Bisnis.com, JAKARTA – Akselerasi penerimaan pajak oleh pemerintah dinilai menjadi krusial dalam proses aksesi Indonesia menjadi anggota Organization for Economic Cooperation and Development (OECD).
Hal ini tertuang dalam kajian yang dilakukan oleh International NGO Forum on Indonesian Development (Infid), berkolaborasi dengan Celios, The Prakarsa, TI Indonesia, PWYP Indonesia, dan Migrant CARE.
Dalam laporan kajian tersebut, disebutkan bahwa rasio pajak Indonesia menunjukkan tren stagnasi dalam 10 tahun terakhir, meski secara nominal penerimaan pajak di dalam negeri meningkat. Rasio pajak Indonesia bahkan belum pernah menyentuh level 11%.
Penerimaan pajak Indonesia dinilai masih sangat jauh dari negara-negara maju, bahkan cenderung lebih rendah dari sesama negara berkembang yang berada di kisaran hampir 20%.
“Posisi rasio pajak Indonesia saat ini, tragisnya, berada di bawah negara-negara miskin,” bunyi kajian tersebut Selasa (23/7/2024).
Dengan bergabungnya Indonesia ke OECD, Indonesia dinilai akan menanggung konsekuensi dari sisi finansial. Pertama, Indonesia harus siap untuk tidak lagi menjadi negara penerima bantuan pembangunan, melainkan menjadi negara dengan tanggung jawab memberikan bantuan pembangunan.
Baca Juga
Kedua, Indonesia berisiko membayar kontribusi yang lebih besar dibandingkan beberapa negara Uni Eropa, dikenakannya kontribusi wajib dan kontribusi sukarela anggota yang dihitung dengan skala perhitungan tertentu dan berdasarkan ukuran ekonomi atau PDB.

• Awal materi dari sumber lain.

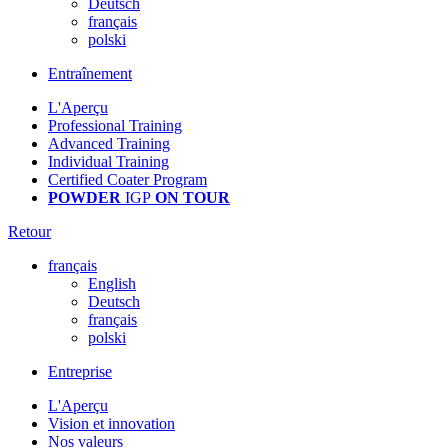
Deutsch
français
polski
Entraînement
L'Aperçu
Professional Training
Advanced Training
Individual Training
Certified Coater Program
POWDER
IGP
ON TOUR
Retour
français
English
Deutsch
français
polski
Entreprise
L'Aperçu
Vision et innovation
Nos valeurs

“Indonesia dapat saja bergabung dengan klub negara maju seperti OECD. Namun, karena rasio pajak Indonesia baru sekelas negara miskin, tentunya membutuhkan berbagai upaya keras untuk perbaikan”.
Menanggapi hasil studi tersebut, Analis Kebijakan Pembiayaan Perubahan Iklim dan Multilateral Badan Kebijakan Fiskal (BKF) Kemenkeu Eka Hendra Permana menyampaikan bahwa rasio perpajakan Indonesia yang cenderung masih rendah memang menjadi tantangan.
“Kalau bicara isu perpajakan, sepertinya di antara 38 negara anggota OECD, Indonesia masih rendah,” katanya.
Dia menjelaskan, dalam hal ini, Kemenkeu memiliki tanggung jawab dalam menjaga kebijakan fiskal yang prudent untuk memastikan APBN dijalankan dengan tiga fungsi, yaitu APBN sebagai instrumen distribusi, instrumen stabilisasi, dan pengalokasian anggaran.
Dia juga memaparkan, untuk menjadi anggota OECD, ada sebanyak 260 standar yang harus dipenuhi oleh Indonesia.
Dari sebanyak 260 standar tersebut, 46 diantaranya terkait dengan tugas pokok dan fungsi (tupoksi) Kemenkeu. Lebih terperinci, 23 di antaranya adalah terkait perpajakan dan 5 terkait pengelolaan anggaran.
Dia mengatakan, Kemenkeu akan terus mengkaji dan melakukan pemantauan untuk bisa menyesuaikan standar tersebut dengan standar yang diterapkan negara-negara anggota OECD.
“Nantinya kami akan terlibat, berdiskusi, melakukan monitoring untuk memenuhi standar OECD. Sejauh mana sih gap yang masih ada dan apakah masih ada penguatan dan perbaikan regulasi yang masih harus dilakukan Kemenkeu untuk memastikan sudah sesuai standar OECD,” katanya.